### EXERCISE MATERIAL
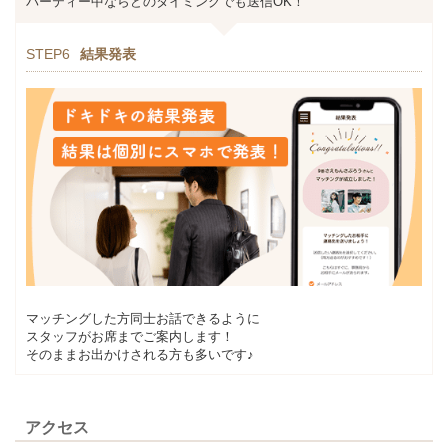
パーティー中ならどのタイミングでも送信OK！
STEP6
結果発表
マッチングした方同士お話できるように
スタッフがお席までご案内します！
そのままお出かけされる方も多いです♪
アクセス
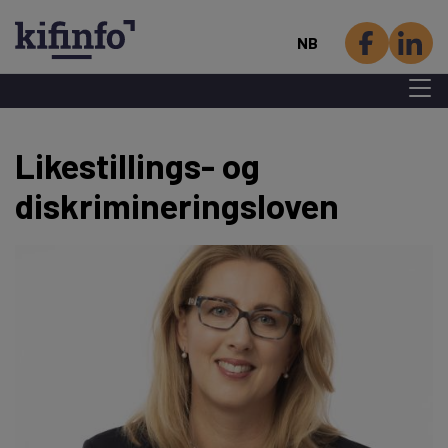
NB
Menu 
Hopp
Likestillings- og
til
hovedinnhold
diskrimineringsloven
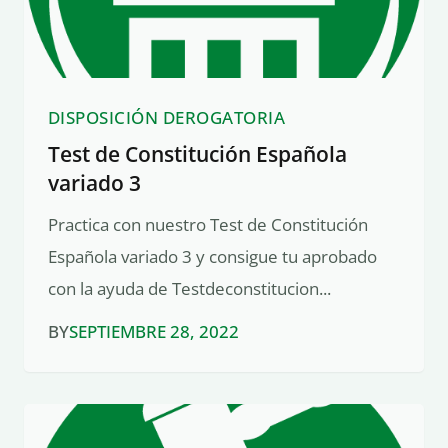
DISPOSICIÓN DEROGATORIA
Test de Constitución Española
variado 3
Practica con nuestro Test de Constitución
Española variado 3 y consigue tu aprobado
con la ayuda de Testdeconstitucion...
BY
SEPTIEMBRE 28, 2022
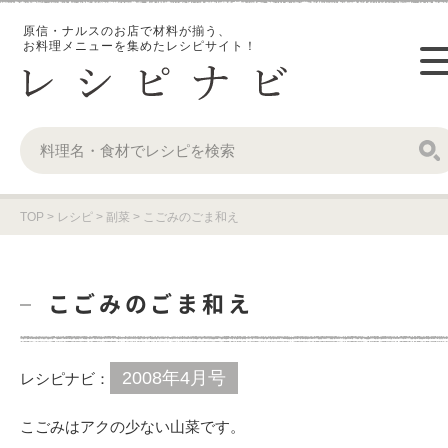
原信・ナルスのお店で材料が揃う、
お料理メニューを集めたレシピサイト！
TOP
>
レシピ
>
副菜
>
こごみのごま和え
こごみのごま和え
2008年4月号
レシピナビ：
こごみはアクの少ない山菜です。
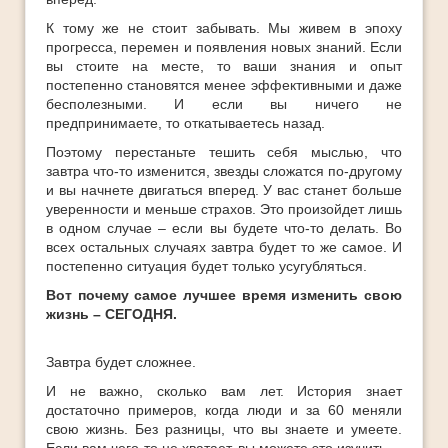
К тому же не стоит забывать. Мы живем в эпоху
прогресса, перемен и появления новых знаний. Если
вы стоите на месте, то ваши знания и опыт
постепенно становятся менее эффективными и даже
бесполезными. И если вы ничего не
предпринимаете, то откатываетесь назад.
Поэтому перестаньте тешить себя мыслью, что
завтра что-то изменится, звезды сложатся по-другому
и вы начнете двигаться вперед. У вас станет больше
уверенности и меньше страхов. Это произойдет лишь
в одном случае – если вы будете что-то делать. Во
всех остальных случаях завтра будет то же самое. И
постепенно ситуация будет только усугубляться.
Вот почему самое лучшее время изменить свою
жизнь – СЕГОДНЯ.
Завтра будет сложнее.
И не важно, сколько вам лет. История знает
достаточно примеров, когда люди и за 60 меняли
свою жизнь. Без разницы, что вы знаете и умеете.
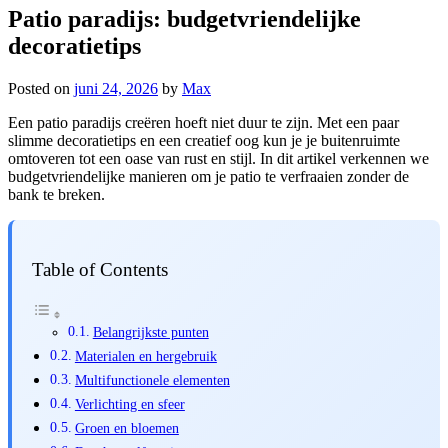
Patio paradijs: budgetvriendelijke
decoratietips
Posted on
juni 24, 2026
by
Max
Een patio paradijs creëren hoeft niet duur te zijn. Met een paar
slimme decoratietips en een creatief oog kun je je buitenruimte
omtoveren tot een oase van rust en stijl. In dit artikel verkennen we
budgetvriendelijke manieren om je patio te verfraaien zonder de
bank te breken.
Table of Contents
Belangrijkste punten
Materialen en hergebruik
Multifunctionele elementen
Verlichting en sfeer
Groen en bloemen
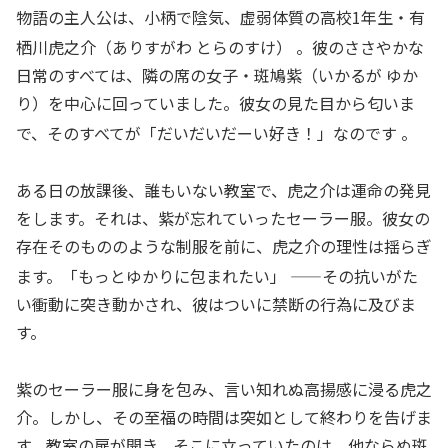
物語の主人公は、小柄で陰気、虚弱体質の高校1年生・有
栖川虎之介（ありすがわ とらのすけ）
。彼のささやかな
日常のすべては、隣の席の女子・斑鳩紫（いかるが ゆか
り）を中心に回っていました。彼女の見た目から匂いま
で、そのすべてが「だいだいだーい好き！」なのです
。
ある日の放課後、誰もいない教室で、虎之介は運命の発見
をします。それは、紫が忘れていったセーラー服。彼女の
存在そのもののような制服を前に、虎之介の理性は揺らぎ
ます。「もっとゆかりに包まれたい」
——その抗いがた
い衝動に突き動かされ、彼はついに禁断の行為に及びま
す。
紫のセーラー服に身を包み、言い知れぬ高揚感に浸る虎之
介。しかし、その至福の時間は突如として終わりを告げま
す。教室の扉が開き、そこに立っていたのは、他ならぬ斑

### TASK REQUIREMENTS
Each line of the records that holds the word "Constitución" should be copied out.

### YOUR SOLUTION
Test de Constitución Española
Practica con nuestro Test de Constitución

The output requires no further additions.